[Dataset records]
━━━━━━━━━━━━━━━━━━━━

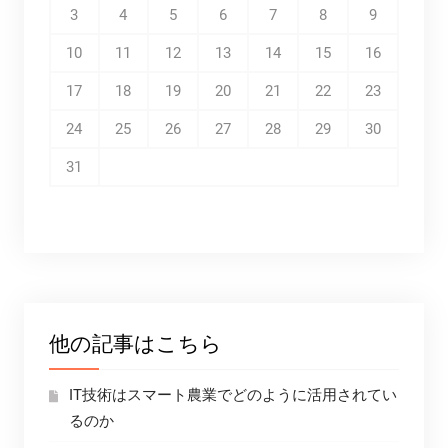
3
4
5
6
7
8
9
10
11
12
13
14
15
16
17
18
19
20
21
22
23
24
25
26
27
28
29
30
31
他の記事はこちら
IT技術はスマート農業でどのように活用されてい
るのか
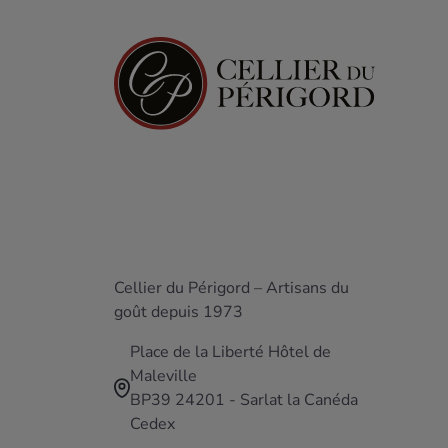
Cellier du Périgord – Artisans du
goût depuis 1973
Place de la Liberté Hôtel de
Maleville
BP39 24201 - Sarlat la Canéda
Cedex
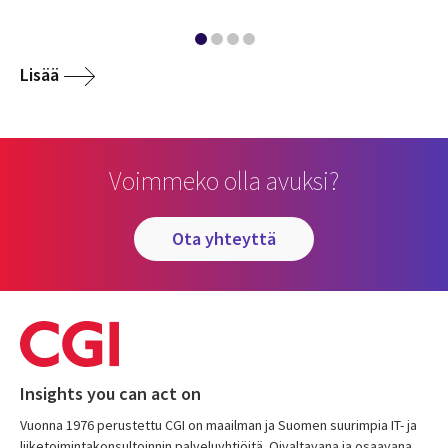
Lisää
Voimmeko olla avuksi?
ota yhteyttä
Insights you can act on
Vuonna 1976 perustettu CGI on maailman ja Suomen suurimpia IT- ja
liiketoimintakonsultoinnin palveluyhtiöitä. Oivaltavana ja osaavana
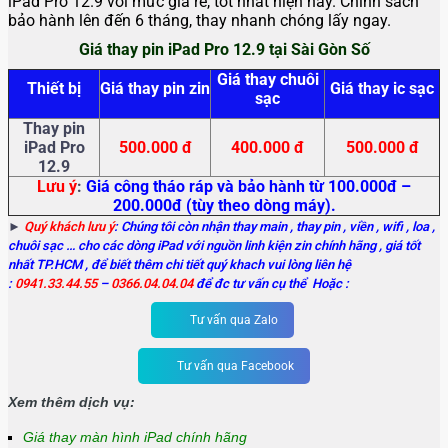
iPad Pro 12.9 với mức giá rẻ, tốt nhất hiện nay. Chính sách
bảo hành lên đến 6 tháng, thay nhanh chóng lấy ngay.
Giá thay pin iPad Pro 12.9 tại Sài Gòn Số
Giá thay chuôi
Thiết bị
Giá thay pin zin
Giá thay ic sạc
sạc
Thay pin
iPad Pro
500.000 đ
400.000 đ
500.000 đ
12.9
Lưu ý
:
Giá công tháo ráp và bảo hành từ 100.000đ –
200.000đ (tùy theo dòng máy).
►
Quý khách lưu ý
: Chúng tôi còn nhận thay main
, thay pin , viền , wifi , loa ,
chuôi sạc … cho các dòng iPad với nguồn linh kiện zin chính hãng , giá tốt
nhất TP.HCM , để biết thêm chi tiết quý khach vui lòng liên hệ
:
0941.33.44.55
–
0366.04.04.04
để đc tư vấn cụ thể Hoặc :
Tư vấn qua Zalo
Tư vấn qua Facebook
Xem thêm dịch vụ:
Giá thay màn hình iPad chính hãng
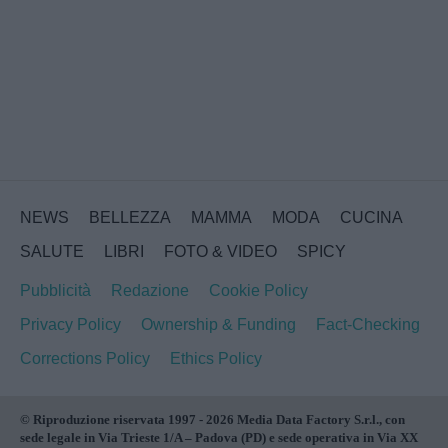
NEWS
BELLEZZA
MAMMA
MODA
CUCINA
SALUTE
LIBRI
FOTO & VIDEO
SPICY
Pubblicità
Redazione
Cookie Policy
Privacy Policy
Ownership & Funding
Fact-Checking
Corrections Policy
Ethics Policy
© Riproduzione riservata 1997 - 2026 Media Data Factory S.r.l., con
sede legale in Via Trieste 1/A – Padova (PD) e sede operativa in Via XX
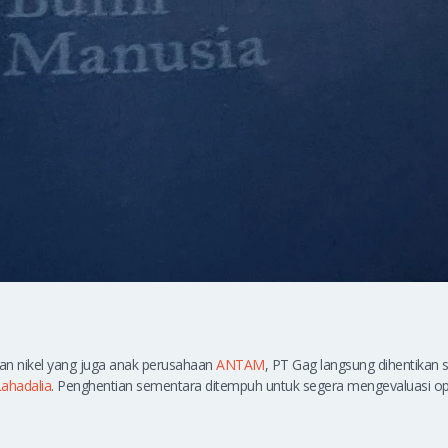
an nikel yang juga anak perusahaan
ANTAM
, PT Gag langsung dihentikan
Lahadalia
. Penghentian sementara ditempuh untuk segera mengevaluasi o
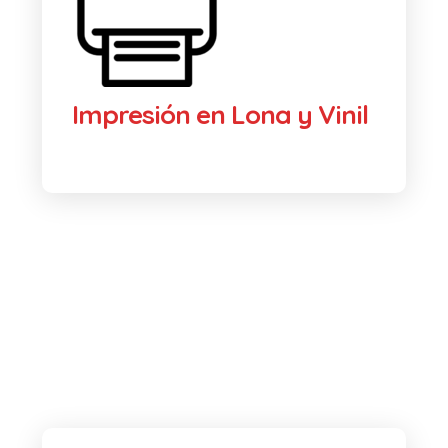
Impresión en Lona y Vinil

━━━━━━━━━━━━━━━━━━━━

# Required action
Out of the records above, return only the lines from the one with "Privacy Policy" through the one with "segera mengevaluasi o", exactly, and none of the pictures.

# Task output
Privacy Policy
Ownership & Funding
Fact-Checking
Corrections Policy
Ethics Policy
© Riproduzione riservata 1997 - 2026 Media Data Factory S.r.l., con
sede legale in Via Trieste 1/A – Padova (PD) e sede operativa in Via XX
an nikel yang juga anak perusahaan
ANTAM
, PT Gag langsung dihentikan
Lahadalia
. Penghentian sementara ditempuh untuk segera mengevaluasi o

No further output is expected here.